Not just behind the idea. Behind the girls.


That is what Behind The FYER is about.


Behind The FYER is SGOF's invitation to our community, to individuals, organizations, and partners, to become a consistent, committed part of the ecosystem that makes this work possible. It is not a donation drive. It is not a one-time event. It is an ongoing commitment to protecting the brilliance, identity, and leadership that already live inside Black and Brown girls, and making sure the spaces, programs, and support systems that honor that are never at risk of disappearing.

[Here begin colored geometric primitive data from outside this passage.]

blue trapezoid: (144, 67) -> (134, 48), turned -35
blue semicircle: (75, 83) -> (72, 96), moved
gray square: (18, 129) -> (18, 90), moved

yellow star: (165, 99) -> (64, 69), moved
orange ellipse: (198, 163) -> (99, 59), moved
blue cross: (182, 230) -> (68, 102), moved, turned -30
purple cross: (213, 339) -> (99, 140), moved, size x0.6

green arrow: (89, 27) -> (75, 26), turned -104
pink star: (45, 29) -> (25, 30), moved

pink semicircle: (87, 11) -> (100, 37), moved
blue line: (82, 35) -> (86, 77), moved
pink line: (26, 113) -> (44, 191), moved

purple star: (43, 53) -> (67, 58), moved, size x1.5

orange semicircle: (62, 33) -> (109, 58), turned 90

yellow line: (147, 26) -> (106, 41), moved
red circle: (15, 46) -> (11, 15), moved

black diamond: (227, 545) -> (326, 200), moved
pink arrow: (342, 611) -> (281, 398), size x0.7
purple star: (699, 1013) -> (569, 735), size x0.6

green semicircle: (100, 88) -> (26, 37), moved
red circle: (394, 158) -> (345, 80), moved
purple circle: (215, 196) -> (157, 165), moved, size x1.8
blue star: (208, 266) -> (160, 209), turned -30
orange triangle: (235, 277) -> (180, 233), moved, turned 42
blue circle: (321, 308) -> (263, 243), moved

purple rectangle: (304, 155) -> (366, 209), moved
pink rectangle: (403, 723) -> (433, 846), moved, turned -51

From the very first day a Mini Flame walks through our doors to the moment a FYER Hero steps back in as a mentor, every part of our leadership pipeline requires sustained investment. The workshops. The curriculum. The healing-centered programming. The Leadership Center itself. None of it maintains itself. None of it scales on hope alone. It takes a village. And Behind The FYER is how that village is built.


Standing Behind The FYER means you believe what we believe: that girls do not need to be rescued, they need to be resourced. That leadership is not something girls grow into; it is something they already carry. And that the role of every adult, every donor, every partner, every community member who claims to care about the future of Black and Brown girls is to make sure that fire is never dimmed.


Whether you join as an individual member, a corporate sponsor, or a community partner, there is a place for you inside this ecosystem. And whatever level you step in at, you are not just giving money. You are becoming part of something that will outlast all of us.


This is not charity. This is leadership infrastructure. And it starts with you deciding to stand Behind The FYER.